Too Little Sleep Increases Risk for Stroke and Heart Attack
While many studies have shown that certain physical and mental conditions can cause insomnia, subsequent studies have also demonstrated that insomnia can lead to a wide range of physical and mental disorders including obesity, high blood pressure, depression, and memory problems.
To this mounting evidence, new research shows that sleep problems can increase one’s risk for having a stroke or a heart attack. Dr. Chien-Yi Hsu at the Taipei Veterans General Hospital led a team of researchers to analyze a nationwide heath database involving 2 million people. After excluding participants with sleep apnea, depression, seizure disorder, anxiety, and substance abuse, the team identified about 11,000 people who suffered from insomnia, and more than 32,000 people who did not have the condition.
The researchers followed the participants for almost four years and found that 1.6% of the insomniacs experienced a heart attack while only 0.76% of normal sleepers experienced the cardiac event. They also found that 11.2% of insomniacs had a stroke and only 6.5% of normal sleepers experienced the condition.
Dr.
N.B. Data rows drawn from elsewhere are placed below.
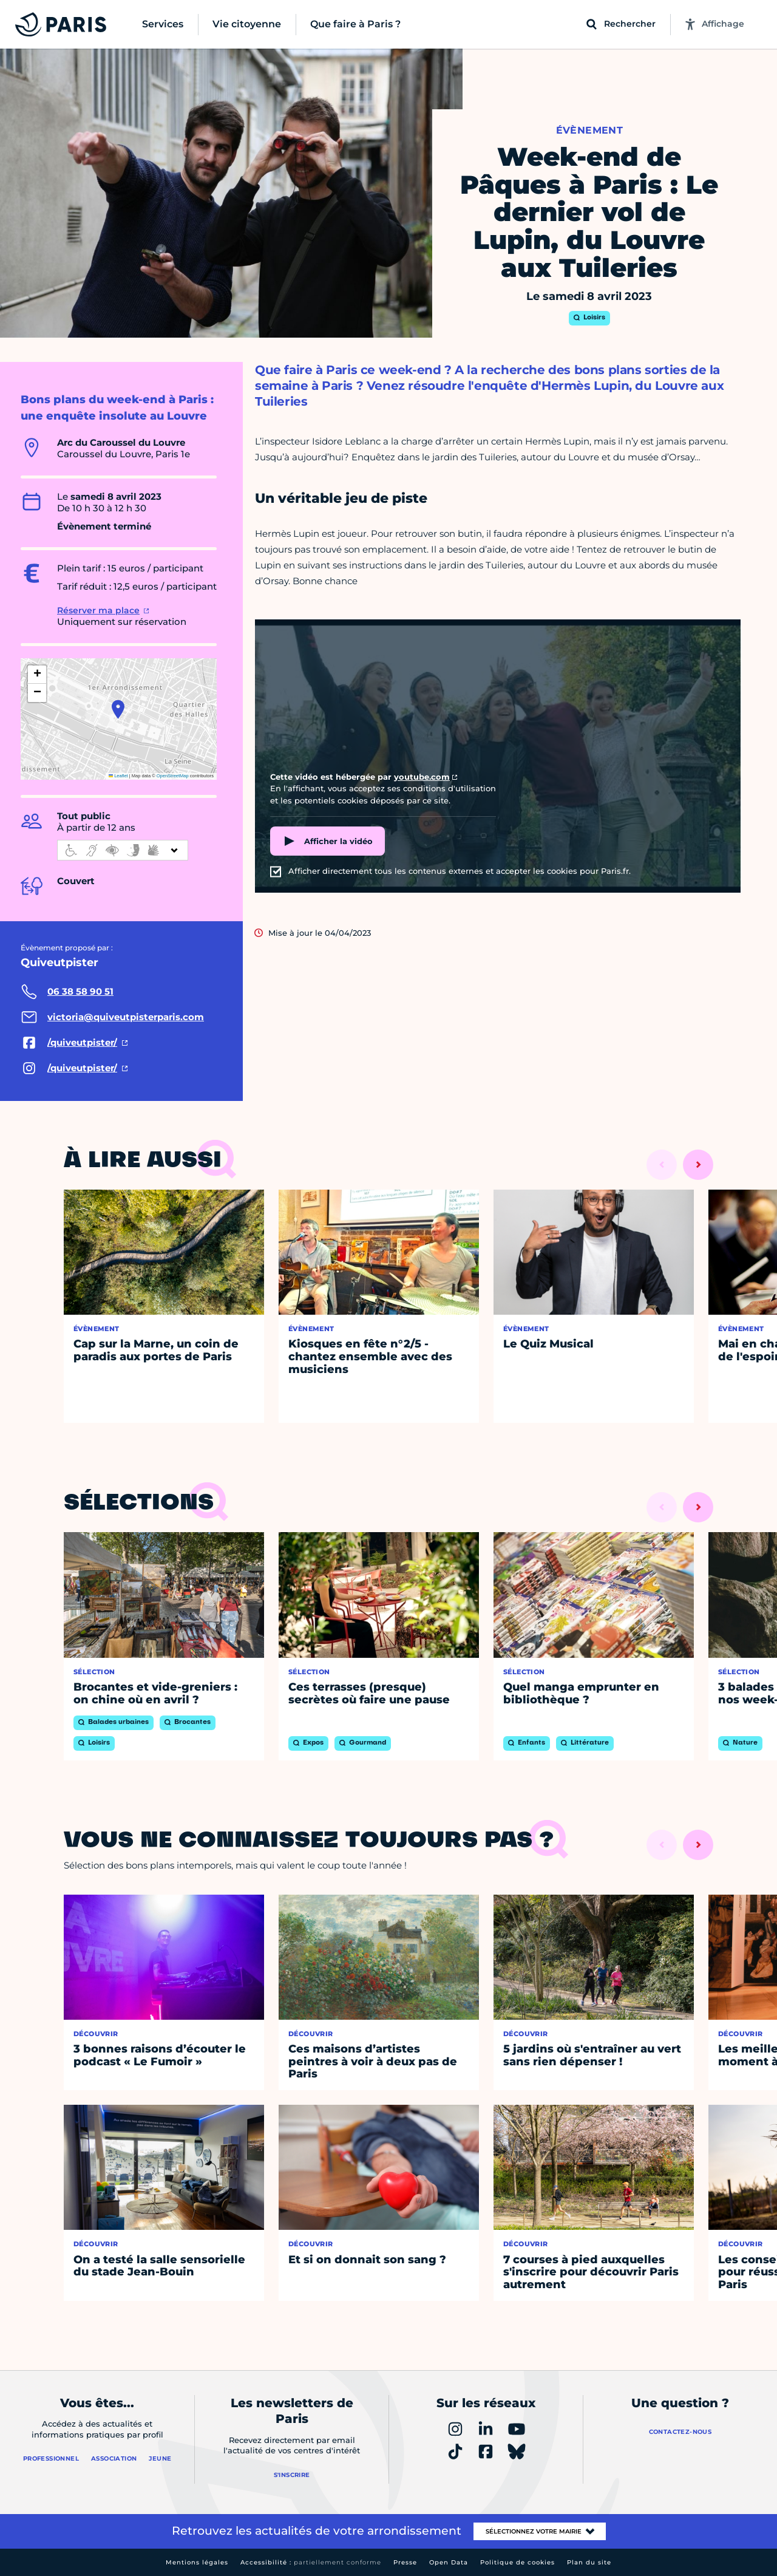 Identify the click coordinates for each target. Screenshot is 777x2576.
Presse (405, 2562)
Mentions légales (197, 2562)
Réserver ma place (98, 610)
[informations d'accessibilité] (122, 850)
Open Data (448, 2562)
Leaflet (118, 776)
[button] (118, 709)
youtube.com (422, 777)
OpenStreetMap (173, 776)
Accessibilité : (310, 2562)
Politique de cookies (517, 2562)
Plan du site (589, 2562)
Gregg Fonarow, a professor of cardiovascular medicine at UCLA David Geffen School of Medicine, in Los Angeles states that issues like stress and high blood sugar levels can contribute to insomnia and increase heart attack risk. However, he does not believe that there is a need to treat insomnia aggressively to reduce the risk for heart disease, since a cause-and effect relationship has not been shown.
Dr. Aparajitha Verma, medical director of the Methodist Hospital Comprehensive Sleep Disorders Program, in Houston advises that people should make sleep a priority, since it can have a profound effect on heart health.
Gray, B. Insomnia May Raise Risk of Heart Attack, Stroke. HealthDay.